Roy Dodds and Jo Hutton are two English improvisers who perform as Mesh and work with combinations of wind instruments, percussion, and live electronics, putting them together on Music To Watch Cranes By (EYNHAM RECORDS). The work is directly inspired by “the sound of moving cranes and the surrounding landscapes”, but if their vivid description leads you to expect semi-industrial “metal” noise of some sort, you might be surprised by the grace and charm of this spindly disk with its many interwoven lines of cobwebs and molecular chains. These imaginary derricks all seem to be working late at night in a deserted shipyard, and swinging their metal arms with all the surreal movements of an upside-down Savate boxer. My main stumbling block is Hutton’s saxophone work which is just a shade too corny for me; I keep expecting the record to turn into the moody soundtrack for a car advert. Mesh sometimes manage to exude some decent sounds, even when they appear a little too reliant on electronic filters and over-familiar effects; and a title like ‘Full Metal Bucket’ shows they don’t lack a sense of humour.

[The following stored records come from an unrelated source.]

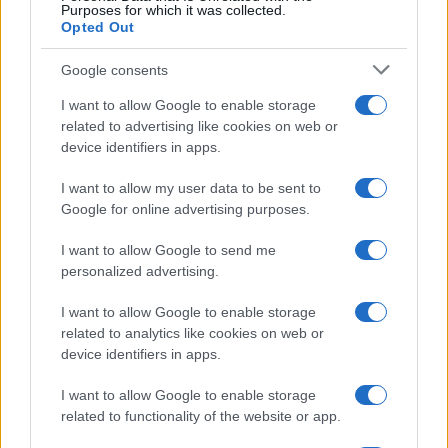
Purposes for which it was collected.
Opted Out
Google consents
I want to allow Google to enable storage
related to advertising like cookies on web or
device identifiers in apps.
I want to allow my user data to be sent to
Google for online advertising purposes.
I want to allow Google to send me
personalized advertising.
I want to allow Google to enable storage
related to analytics like cookies on web or
device identifiers in apps.
I want to allow Google to enable storage
related to functionality of the website or app.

US composer Cory Allen from Austin Texas brings us another solo record, Pearls (QUIET DESIGN ALAS014). Four very assured pieces of slow “digital ambient” music wherein occasional melodic chimes and notes (perhaps from a very distorted electric piano) occasionally drift in and out of a simple abstracted ocean of mysterious hiss, glitch, and murmuring waveforms. It’s impressive how Allen maintains a sense of gradual forward-movement, rather than stasis, out of of such simple means, and this record is a very pleasant place to abide for 36 minutes. The aim of the record is to create sound for its own sake, while at the same time apparently refusing any sort of ornamentation that might lend “meaning” to the work. Colour and form are presented with the simple joy of a painter, for the pleasure they bring to the senses.